▶ **Supplied data**:
______
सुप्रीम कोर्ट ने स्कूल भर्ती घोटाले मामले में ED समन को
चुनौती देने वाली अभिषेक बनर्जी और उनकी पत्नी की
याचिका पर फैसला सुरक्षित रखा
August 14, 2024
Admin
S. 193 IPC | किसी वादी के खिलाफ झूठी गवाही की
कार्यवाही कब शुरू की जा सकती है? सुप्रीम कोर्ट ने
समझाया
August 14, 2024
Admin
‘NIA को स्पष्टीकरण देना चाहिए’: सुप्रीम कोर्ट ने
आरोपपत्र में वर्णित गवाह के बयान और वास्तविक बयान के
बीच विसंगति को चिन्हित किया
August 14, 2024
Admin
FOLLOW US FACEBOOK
______
▶ **What you will do**: Copy every record exactly, with nothing added or dropped.

▶ **Solution**:
सुप्रीम कोर्ट ने स्कूल भर्ती घोटाले मामले में ED समन को
चुनौती देने वाली अभिषेक बनर्जी और उनकी पत्नी की
याचिका पर फैसला सुरक्षित रखा
August 14, 2024
Admin
S. 193 IPC | किसी वादी के खिलाफ झूठी गवाही की
कार्यवाही कब शुरू की जा सकती है? सुप्रीम कोर्ट ने
समझाया
August 14, 2024
Admin
‘NIA को स्पष्टीकरण देना चाहिए’: सुप्रीम कोर्ट ने
आरोपपत्र में वर्णित गवाह के बयान और वास्तविक बयान के
बीच विसंगति को चिन्हित किया
August 14, 2024
Admin
FOLLOW US FACEBOOK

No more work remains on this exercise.